Unfortunately, this choice likely is being received by Chinese leaders as a successful result of their 700 missiles trained on the island. Nevertheless, the continuation of Taiwan's divided government -- and of limits on Mr. Chen's ability to push the envelope on independence -- means that the United States in the short term will less likely be drawn into the middle of a no-win military conflict between China and Taiwan.

That could still happen, of course, but for now Taiwanese voters have reinforced the island's gray-hued status quo, not changed it, and that suits just fine an equally gray-hued U.S. policy of strategic ambiguity on the question of Taiwan's status.

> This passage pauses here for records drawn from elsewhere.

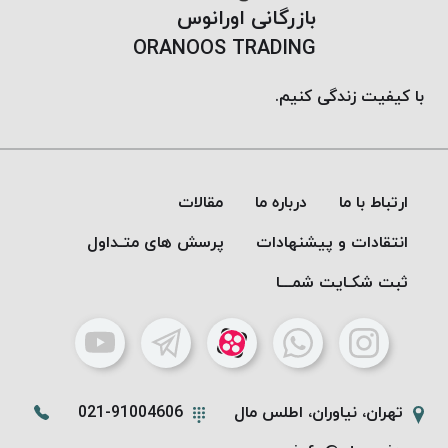
بازرگانی اورانوس
ORANOOS TRADING
با کیفیت زندگی کنیم.
ارتباط با ما
درباره ما
مقالات
انتقادات و پیشنهادات
پرسش های متـداول
ثبت شکـایت شمـــا
تهران، نیاوران، اطلس مال
021-91004606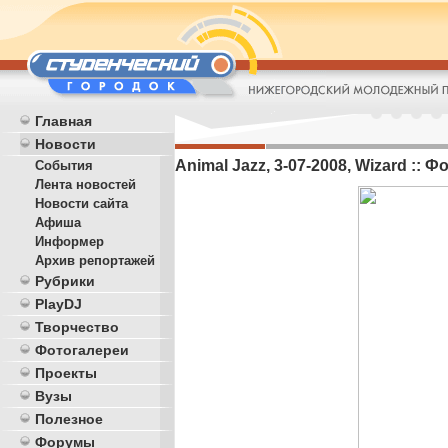
Главная
Новости
Animal Jazz, 3-07-2008, Wizard :: Фо
События
Лента новостей
Новости сайта
Афиша
Информер
Архив репортажей
Рубрики
PlayDJ
Творчество
Фотогалереи
Проекты
Вузы
Полезное
Форумы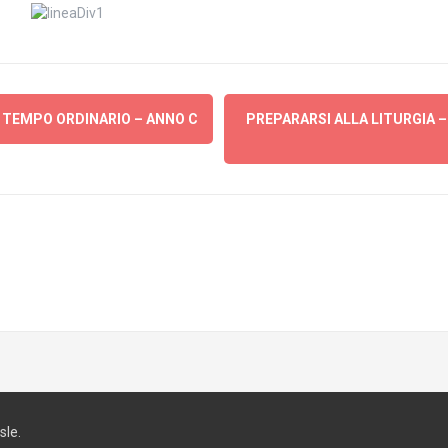
L TEMPO ORDINARIO – ANNO C
PREPARARSI ALLA LITURGIA –
le.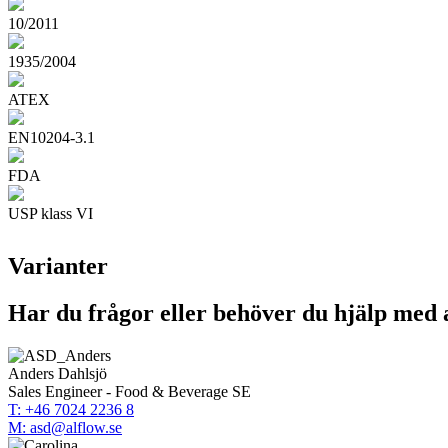
10/2011
1935/2004
ATEX
EN10204-3.1
FDA
USP klass VI
Varianter
Har du frågor eller behöver du hjälp med a
Anders Dahlsjö
Sales Engineer - Food & Beverage SE
T: +46 7024 2236 8
M: asd@alflow.se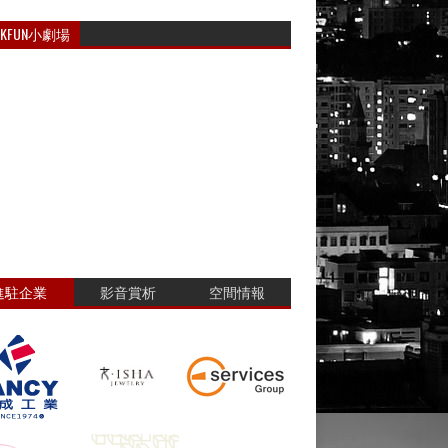
RKFUN小劇場
進駐企業
影音賞析
空間情報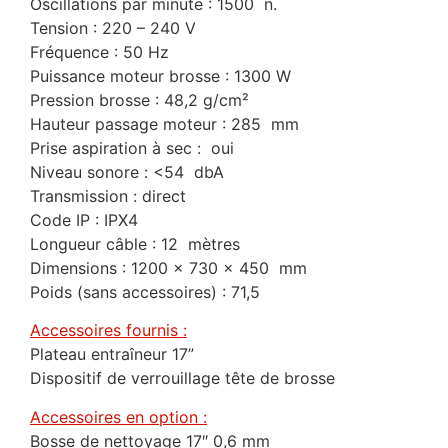
Oscillations par minute : 1500 n.
Tension : 220 – 240 V
Fréquence : 50 Hz
Puissance moteur brosse : 1300 W
Pression brosse : 48,2 g/cm²
Hauteur passage moteur : 285 mm
Prise aspiration à sec : oui
Niveau sonore : <54 dbA
Transmission : direct
Code IP : IPX4
Longueur câble : 12 mètres
Dimensions : 1200 x 730 x 450 mm
Poids (sans accessoires) : 71,5
Accessoires fournis :
Plateau entraîneur 17”
Dispositif de verrouillage tête de brosse
Accessoires en option :
Bosse de nettoyage 17″ 0,6 mm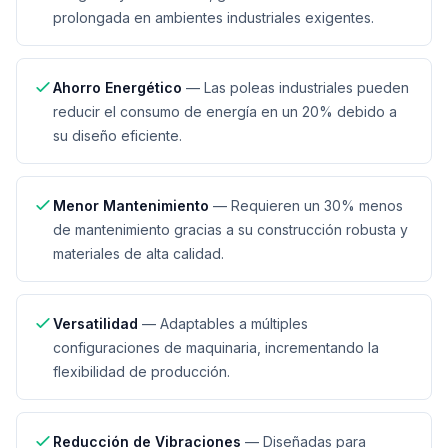
prolongada en ambientes industriales exigentes.
Ahorro Energético
—
Las poleas industriales pueden
reducir el consumo de energía en un 20% debido a
su diseño eficiente.
Menor Mantenimiento
—
Requieren un 30% menos
de mantenimiento gracias a su construcción robusta y
materiales de alta calidad.
Versatilidad
—
Adaptables a múltiples
configuraciones de maquinaria, incrementando la
flexibilidad de producción.
Reducción de Vibraciones
—
Diseñadas para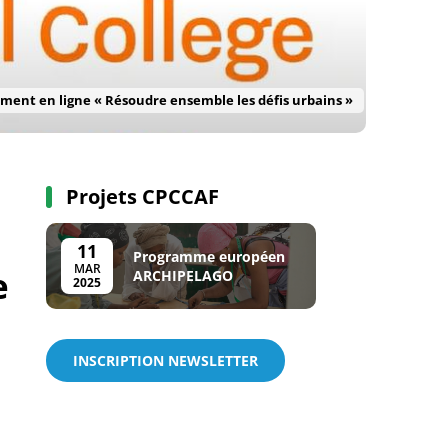
ement en ligne « Résoudre ensemble les défis urbains »
Projets CPCCAF
11
Programme européen
MAR
e
ARCHIPELAGO
2025
INSCRIPTION NEWSLETTER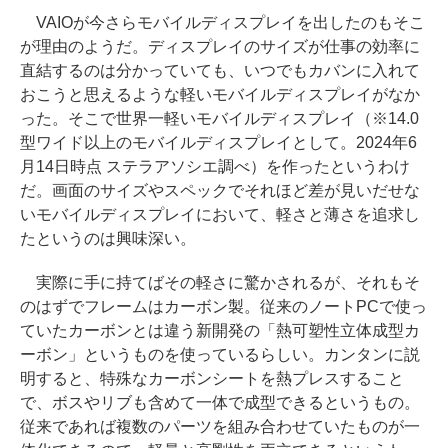
VAIOが今さらモバイルディスプレイを出したのもそこ
が理由のようだ。ディスプレイのサイズが仕事の効率に
直結するのは分かっていても、いつでもカバンに入れて
おこうと思えるような軽いモバイルディスプレイがなか
った。そこで世界一軽いモバイルディスプレイ（※14.0
型ワイド以上のモバイルディスプレイとして。2024年6
月14日時点 ステラアソシエ調べ）を作ったというわけ
だ。画面のサイズやスペックでそれほど差が見いだせな
いモバイルディスプレイにおいて、軽さと薄さを追求し
たというのは興味深い。
実際に手に持てばその軽さに驚かされるが、それもそ
のはずでフレームはカーボン製。従来のノートPCで使っ
ていたカーボンとは違う新開発の「熱可塑性立体成型カ
ーボン」というものを使っているらしい。カンタンに説
明すると、特殊なカーボンシートを熱プレスすること
で、ボスやリブも含めて一体で成型できるというもの。
従来であれば複数のパーツを組み合わせていたものが一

Given the powerful development of a full-scale democracy in Taiwan -- in contrast to the authoritarian regime still parked in Beijing -- it's exceedingly tempting to back Mr. Chen's movement toward island independence. The United States' sympathies certainly run along those lines but its foreign policy cannot, given not only China's regional military strength but also U.S. reliance on Beijing on such critical issues as defusing North Korea's nuclear threat.

The irony here is that the legislative elections may have been decided more on municipal than on national issues.

Still, any step that may cool down this potential flashpoint and buys time is in U.S. interests.